→ **WORK REQUIRED**
Copy the data exactly; pictures stay out of the copy.

[Page images and extracted text]
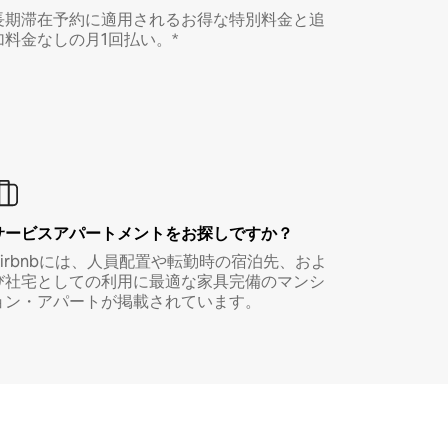
長期滞在予約に適用されるお得な特別料金と追
加料金なしの月1回払い。*
サービスアパートメントをお探しですか？
Airbnbには、人員配置や転勤時の宿泊先、およ
び社宅としての利用に最適な家具完備のマンシ
ョン・アパートが掲載されています。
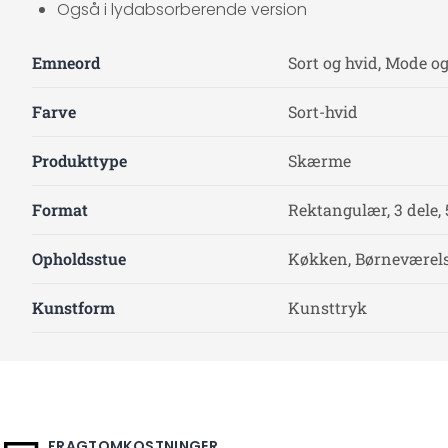
Også i lydabsorberende version
Emneord
Sort og hvid, Mode o
Farve
Sort-hvid
Produkttype
Skærme
Format
Rektangulær, 3 dele, 
Opholdsstue
Køkken, Børneværelse
Kunstform
Kunsttryk
FRAGTOMKOSTNINGER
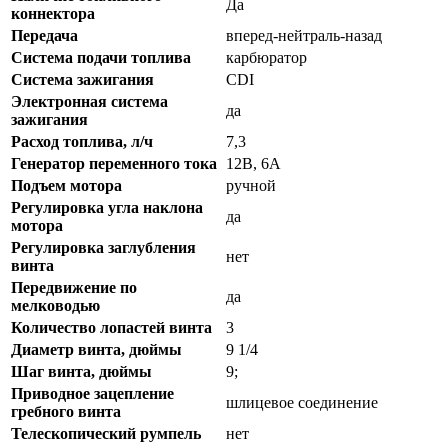
Да
коннектора
Передача
вперед-нейтраль-назад
Система подачи топлива
карбюратор
Система зажигания
CDI
Электронная система
да
зажигания
Расход топлива, л/ч
7,3
Генератор переменного тока
12В, 6А
Подъем мотора
ручной
Регулировка угла наклона
да
мотора
Регулировка заглубления
нет
винта
Передвижение по
да
мелководью
Количество лопастей винта
3
Диаметр винта, дюймы
9 1/4
Шаг винта, дюймы
9;
Приводное зацепление
шлицевое соединение
гребного винта
Телескопический румпель
нет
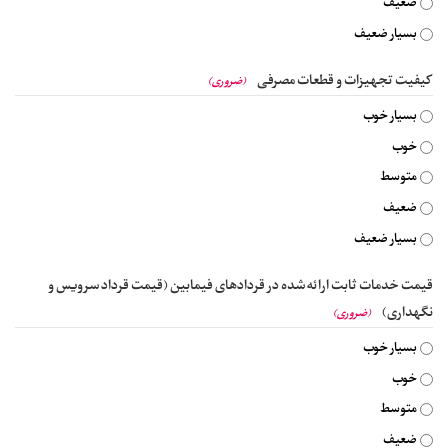
ضعیف
بسیار ضعیف
کیفیت تجهیزات و قطعات مصرفی
(ضروری)
بسیار خوب
خوب
متوسط
ضعیف
بسیار ضعیف
قیمت خدمات ثابت ارائه شده در قردادهای فیمابین (قیمت قرداد سرویس و
نگهداری)
(ضروری)
بسیار خوب
خوب
متوسط
ضعیف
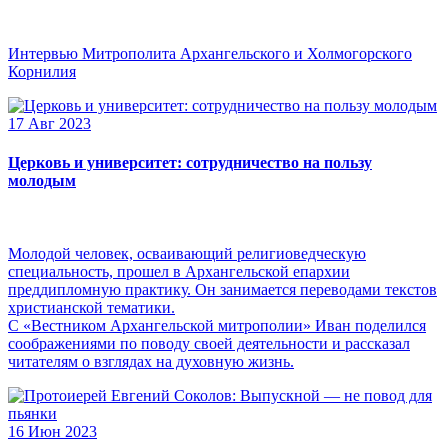
Интервью Митрополита Архангельского и Холмогорского
Корнилия
17 Авг 2023
Церковь и университет: сотрудничество на пользу
молодым
Молодой человек, осваивающий религиоведческую
специальность, прошел в Архангельской епархии
преддипломную практику. Он занимается переводами текстов
христианской тематики.
С «Вестником Архангельской митрополии» Иван поделился
соображениями по поводу своей деятельности и рассказал
читателям о взглядах на духовную жизнь.
16 Июн 2023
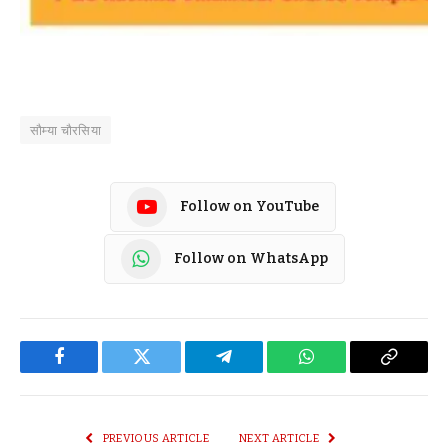
सौम्या चौरसिया
Follow on YouTube
Follow on WhatsApp
Facebook
Twitter
Telegram
WhatsApp
Copy
Link
PREVIOUS ARTICLE
NEXT ARTICLE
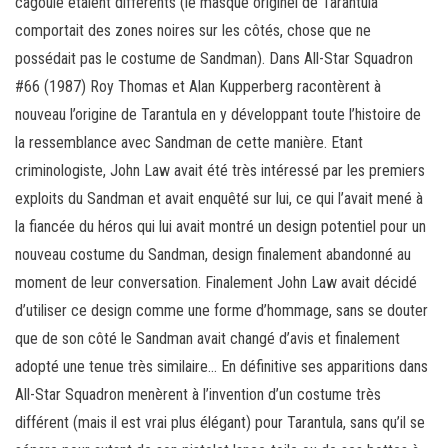
cagoule étaient différents (le masque originel de Tarantula
comportait des zones noires sur les côtés, chose que ne
possédait pas le costume de Sandman). Dans All-Star Squadron
#66 (1987) Roy Thomas et Alan Kupperberg racontèrent à
nouveau l’origine de Tarantula en y développant toute l’histoire de
la ressemblance avec Sandman de cette manière. Etant
criminologiste, John Law avait été très intéressé par les premiers
exploits du Sandman et avait enquêté sur lui, ce qui l’avait mené à
la fiancée du héros qui lui avait montré un design potentiel pour un
nouveau costume du Sandman, design finalement abandonné au
moment de leur conversation. Finalement John Law avait décidé
d’utiliser ce design comme une forme d’hommage, sans se douter
que de son côté le Sandman avait changé d’avis et finalement
adopté une tenue très similaire… En définitive ses apparitions dans
All-Star Squadron menèrent à l’invention d’un costume très
différent (mais il est vrai plus élégant) pour Tarantula, sans qu’il se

→ **EXPECTED ANSWER**
長期滞在予約に適用されるお得な特別料金と追
加料金なしの月1回払い。*
サービスアパートメントをお探しですか？
Airbnbには、人員配置や転勤時の宿泊先、およ
び社宅としての利用に最適な家具完備のマンシ
ョン・アパートが掲載されています。
Også i lydabsorberende version
Emneord
Sort og hvid, Mode o
Farve
Sort-hvid
Produkttype
Skærme
Format
Rektangulær, 3 dele, 
Opholdsstue
Køkken, Børneværelse
Kunstform
Kunsttryk
FRAGTOMKOSTNINGER
Да
коннектора
Передача
вперед-нейтраль-назад
Система подачи топлива
карбюратор
Система зажигания
CDI
Электронная система
да
зажигания
Расход топлива, л/ч
7,3
Генератор переменного тока
12В, 6А
Подъем мотора
ручной
Регулировка угла наклона
да
мотора
Регулировка заглубления
нет
винта
Передвижение по
да
мелководью
Количество лопастей винта
3
Диаметр винта, дюймы
9 1/4
Шаг винта, дюймы
9;
Приводное зацепление
шлицевое соединение
гребного винта
Телескопический румпель
нет
ضعیف
بسیار ضعیف
کیفیت تجهیزات و قطعات مصرفی
(ضروری)
بسیار خوب
خوب
متوسط
ضعیف
بسیار ضعیف
قیمت خدمات ثابت ارائه شده در قردادهای فیمابین (قیمت قرداد سرویس و
نگهداری)
(ضروری)
بسیار خوب
خوب
متوسط
ضعیف
Интервью Митрополита Архангельского и Холмогорского
Корнилия
17 Авг 2023
Церковь и университет: сотрудничество на пользу
молодым
Молодой человек, осваивающий религиоведческую
специальность, прошел в Архангельской епархии
преддипломную практику. Он занимается переводами текстов
христианской тематики.
С «Вестником Архангельской митрополии» Иван поделился
соображениями по поводу своей деятельности и рассказал
читателям о взглядах на духовную жизнь.
16 Июн 2023
सौम्या चौरसिया
Follow on YouTube
Follow on WhatsApp
Facebook
Twitter
Telegram
WhatsApp
Copy
Link
PREVIOUS ARTICLE
NEXT ARTICLE
cagoule étaient différents (le masque originel de Tarantula
comportait des zones noires sur les côtés, chose que ne
possédait pas le costume de Sandman). Dans All-Star Squadron
#66 (1987) Roy Thomas et Alan Kupperberg racontèrent à
nouveau l’origine de Tarantula en y développant toute l’histoire de
la ressemblance avec Sandman de cette manière. Etant
criminologiste, John Law avait été très intéressé par les premiers
exploits du Sandman et avait enquêté sur lui, ce qui l’avait mené à
la fiancée du héros qui lui avait montré un design potentiel pour un
nouveau costume du Sandman, design finalement abandonné au
moment de leur conversation. Finalement John Law avait décidé
d’utiliser ce design comme une forme d’hommage, sans se douter
que de son côté le Sandman avait changé d’avis et finalement
adopté une tenue très similaire… En définitive ses apparitions dans
All-Star Squadron menèrent à l’invention d’un costume très
différent (mais il est vrai plus élégant) pour Tarantula, sans qu’il se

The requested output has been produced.